Come ben si sa – la vicenda italiana lo dimostra – la politica ha spesso dei risvolti sorprendenti. In questa sede però non è il caso di addentrarci in una lettura dell’attualità politica turca. Ritengo opportuno invece soffermarci a riflettere in modo ragionevole sulle reazioni infervorate dei simpatizzanti di Erdogan nei confronti di chi ha criticato il ritiro dalla Convenzione di Istanbul, quasi si trattasse di un attacco all’Islam. La Turchia fino a prova contraria è un paese laico e il presidente Erdogan stesso ha giurato di rispettare le istituzioni laiche dello Stato. Non mi risulta che abbia la velleità di presentare la propria esperienza come fosse la costruzione di una nuova “Medina”. Del resto la Turchia e la Tunisia sono gli unici paesi islamici che hanno vietato la poligamia; in tutti i suoi anni al potere Erdogan non ha mai dato segni di volerla reintrodurre, come invece vorrebbero certi movimenti religiosi.

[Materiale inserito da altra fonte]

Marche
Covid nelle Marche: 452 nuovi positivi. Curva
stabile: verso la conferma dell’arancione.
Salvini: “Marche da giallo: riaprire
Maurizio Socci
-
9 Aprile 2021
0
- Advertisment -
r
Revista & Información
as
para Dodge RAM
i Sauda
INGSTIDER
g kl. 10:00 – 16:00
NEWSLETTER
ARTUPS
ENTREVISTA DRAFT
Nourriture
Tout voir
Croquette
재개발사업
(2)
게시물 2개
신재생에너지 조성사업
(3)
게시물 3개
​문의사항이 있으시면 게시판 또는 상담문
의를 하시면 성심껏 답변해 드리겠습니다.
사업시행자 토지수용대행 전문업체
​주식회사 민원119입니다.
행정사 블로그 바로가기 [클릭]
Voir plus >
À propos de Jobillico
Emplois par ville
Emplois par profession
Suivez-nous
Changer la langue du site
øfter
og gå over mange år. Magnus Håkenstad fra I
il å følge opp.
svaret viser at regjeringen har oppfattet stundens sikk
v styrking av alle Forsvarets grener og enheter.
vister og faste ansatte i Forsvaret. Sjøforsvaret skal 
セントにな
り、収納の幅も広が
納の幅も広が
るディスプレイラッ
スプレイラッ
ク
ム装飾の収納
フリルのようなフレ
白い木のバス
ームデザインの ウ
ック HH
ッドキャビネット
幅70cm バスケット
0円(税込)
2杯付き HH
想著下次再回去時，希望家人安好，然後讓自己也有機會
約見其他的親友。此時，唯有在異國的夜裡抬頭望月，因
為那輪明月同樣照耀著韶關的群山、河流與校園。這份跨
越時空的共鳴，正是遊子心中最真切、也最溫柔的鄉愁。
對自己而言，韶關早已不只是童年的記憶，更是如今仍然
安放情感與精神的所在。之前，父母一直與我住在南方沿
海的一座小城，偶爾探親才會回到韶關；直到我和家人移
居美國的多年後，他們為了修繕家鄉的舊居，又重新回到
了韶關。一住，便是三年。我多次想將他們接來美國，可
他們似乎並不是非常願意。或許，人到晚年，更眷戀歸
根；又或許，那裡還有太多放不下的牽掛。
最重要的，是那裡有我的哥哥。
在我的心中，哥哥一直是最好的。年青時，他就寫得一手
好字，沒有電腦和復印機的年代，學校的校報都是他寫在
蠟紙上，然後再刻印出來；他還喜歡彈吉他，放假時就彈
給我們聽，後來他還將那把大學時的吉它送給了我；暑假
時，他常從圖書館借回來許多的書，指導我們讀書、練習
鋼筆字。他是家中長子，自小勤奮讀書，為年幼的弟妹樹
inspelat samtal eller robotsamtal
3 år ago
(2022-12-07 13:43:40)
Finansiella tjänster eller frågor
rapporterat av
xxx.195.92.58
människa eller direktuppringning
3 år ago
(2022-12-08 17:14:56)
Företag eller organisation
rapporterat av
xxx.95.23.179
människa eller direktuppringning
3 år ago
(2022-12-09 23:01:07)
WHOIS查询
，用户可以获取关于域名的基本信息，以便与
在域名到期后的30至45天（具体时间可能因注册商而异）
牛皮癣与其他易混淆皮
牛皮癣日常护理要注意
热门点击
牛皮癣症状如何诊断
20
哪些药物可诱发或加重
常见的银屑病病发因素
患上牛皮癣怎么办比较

Quindi perché tutta questa veemenza e queste esternazioni offensive contro donne e uomini che la pensano in modo diverso?
Criticare l’uscita dalla Convenzione di Istanbul non significa denigrare l’intero operato di Erdogan e del suo partito AKP, né lodare Al-Sisi e il principe saudita Mohammad Ben Salman, come qualcuno cerca di insinuare. Da notare peraltro che nell’ultimo periodo si sta registrando un miglioramento dei rapporti tra Arabia Saudita, Egitto e Turchia, un avvicinamento che desta non poche preoccupazioni tra gli oppositori egiziani ad Ankara e a Istanbul. La critica al ritiro della Convenzione inoltre non va letta come un servizio a Macron, a Biden o agli ayatollah dell’Iran. Quello che è certo è che qualunque spiegazione fornisca, a questo punto la Turchia non fa una bella figura.
Il secondo avvenimento che negli ultimi giorni ha provocato reazioni controverse si riferisce alla scomparsa dell’egiziana Nawal Al-Sa‘adawi, che ha dedicato tutta la vita all’impegno contro la violenza sulle donne e i tentativi di rendere inferiore e subalterno l’universo femminile. E’ stata una voce coraggiosa e temeraria conosciuta in tutto il mondo arabo e non solo. La sua scomparsa proprio il 21 marzo, giornata di lotta contro i razzismi, le discriminazioni e le segregazioni, la renderà sempre presente nella memoria in occasione di questa ricorrenza.
Nell’arco della sua lunga vita Nawal Al-Sa‘adawi ha condotto con fermezza aspre battaglie a favore degli emarginati, dei poveri e degli sfruttati. Ha dato un contributo eccezionale alla lotta al colonialismo e ha saputo riconoscere e denunciare le contraddizioni e le ipocrisie delle società arabe, pesantemente condizionate da visioni basate sulla classe, i clan e il razzismo. È vero che Al-Sa’adawi era contraria al velo e al significato che molti gli danno. Si è tuttavia impegnata come musulmana a contrastare i costumi e le tradizioni in cui vige una concezione tribale, il dominio di una casta mercanteggiante e lo schiavismo, tutte pratiche purtroppo ancora diffuse in diversi paesi arabi. Non era forse lo sradicamento di queste pratiche uno degli obiettivi principali della missione del Profeta Maometto?
Nawal Al-Sa‘adawi ha cercato di svelare con determinazione, nonostante molti ostacoli ed enormi difficoltà, le troppe storture mentali e i comportamenti aberranti radicati in molti settori delle realtà arabe. La sua personalità va quindi ricordata soprattutto per il coraggio e il pensiero libero che sono sempre stati un suo segno distintivo. Le sue battaglie rappresentano un insegnamento fondamentale anche per chi non condivide il suo intero percorso.